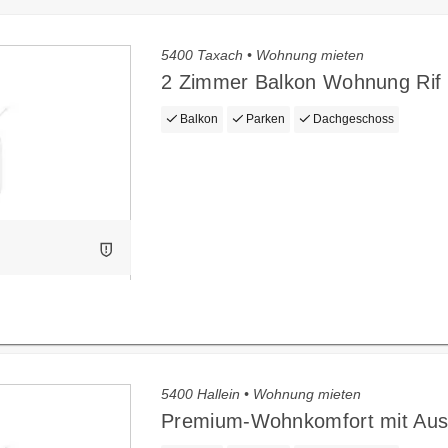
5400 Taxach • Wohnung mieten
2 Zimmer Balkon Wohnung Rif
Balkon
Parken
Dachgeschoss
5400 Hallein • Wohnung mieten
Premium-Wohnkomfort mit Aus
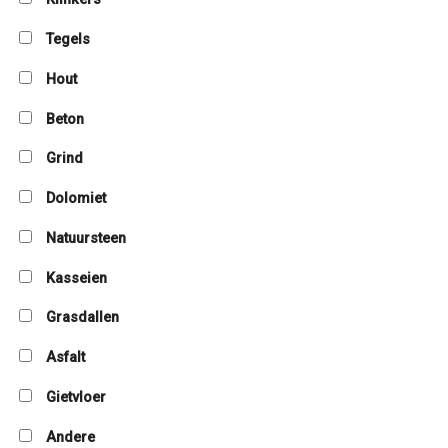
Tegels
Hout
Beton
Grind
Dolomiet
Natuursteen
Kasseien
Grasdallen
Asfalt
Gietvloer
Andere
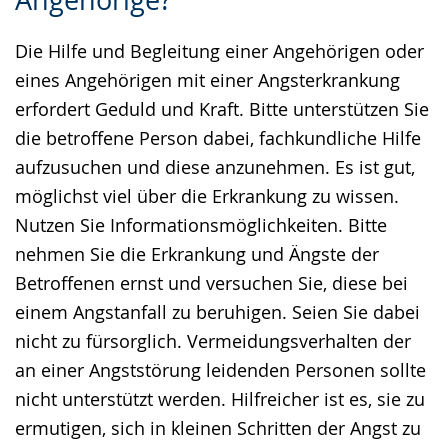
Angehörige?
Sprache
Unterstützung.
in
wechseln.
Deutscher
Die Hilfe und Begleitung einer Angehörigen oder
Gebärdensprache
eines Angehörigen mit einer Angsterkrankung
wird
erfordert Geduld und Kraft. Bitte unterstützen Sie
angezeigt.
die betroffene Person dabei, fachkundliche Hilfe
aufzusuchen und diese anzunehmen. Es ist gut,
möglichst viel über die Erkrankung zu wissen.
Nutzen Sie Informationsmöglichkeiten. Bitte
nehmen Sie die Erkrankung und Ängste der
Betroffenen ernst und versuchen Sie, diese bei
einem Angstanfall zu beruhigen. Seien Sie dabei
nicht zu fürsorglich. Vermeidungsverhalten der
an einer Angststörung leidenden Personen sollte
nicht unterstützt werden. Hilfreicher ist es, sie zu
ermutigen, sich in kleinen Schritten der Angst zu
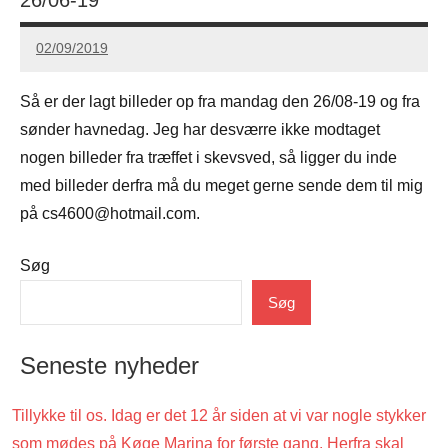
02/09/2019
Carsten
Hansen
Så er der lagt billeder op fra mandag den 26/08-19 og fra
sønder havnedag. Jeg har desværre ikke modtaget
nogen billeder fra træffet i skevsved, så ligger du inde
med billeder derfra må du meget gerne sende dem til mig
på cs4600@hotmail.com.
Søg
Uncategorized
Søg
Seneste nyheder
Tillykke til os. Idag er det 12 år siden at vi var nogle stykker
som mødes på Køge Marina for første gang. Herfra skal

------------------------------------------------

The response must restate exactly the lines from the one containing "Premium-Wohnkomfort mit Aus" through the end of the records above and must leave out all pictures.

• Task response:
Premium-Wohnkomfort mit Aus
Tegels
Hout
Beton
Grind
Dolomiet
Natuursteen
Kasseien
Grasdallen
Asfalt
Gietvloer
Andere
Angehörige?
Sprache
Unterstützung.
in
wechseln.
Deutscher
Die Hilfe und Begleitung einer Angehörigen oder
Gebärdensprache
eines Angehörigen mit einer Angsterkrankung
wird
erfordert Geduld und Kraft. Bitte unterstützen Sie
angezeigt.
die betroffene Person dabei, fachkundliche Hilfe
aufzusuchen und diese anzunehmen. Es ist gut,
möglichst viel über die Erkrankung zu wissen.
Nutzen Sie Informationsmöglichkeiten. Bitte
nehmen Sie die Erkrankung und Ängste der
Betroffenen ernst und versuchen Sie, diese bei
einem Angstanfall zu beruhigen. Seien Sie dabei
nicht zu fürsorglich. Vermeidungsverhalten der
an einer Angststörung leidenden Personen sollte
nicht unterstützt werden. Hilfreicher ist es, sie zu
ermutigen, sich in kleinen Schritten der Angst zu
02/09/2019
Carsten
Hansen
Så er der lagt billeder op fra mandag den 26/08-19 og fra
sønder havnedag. Jeg har desværre ikke modtaget
nogen billeder fra træffet i skevsved, så ligger du inde
med billeder derfra må du meget gerne sende dem til mig
på cs4600@hotmail.com.
Søg
Uncategorized
Søg
Seneste nyheder
Tillykke til os. Idag er det 12 år siden at vi var nogle stykker
som mødes på Køge Marina for første gang. Herfra skal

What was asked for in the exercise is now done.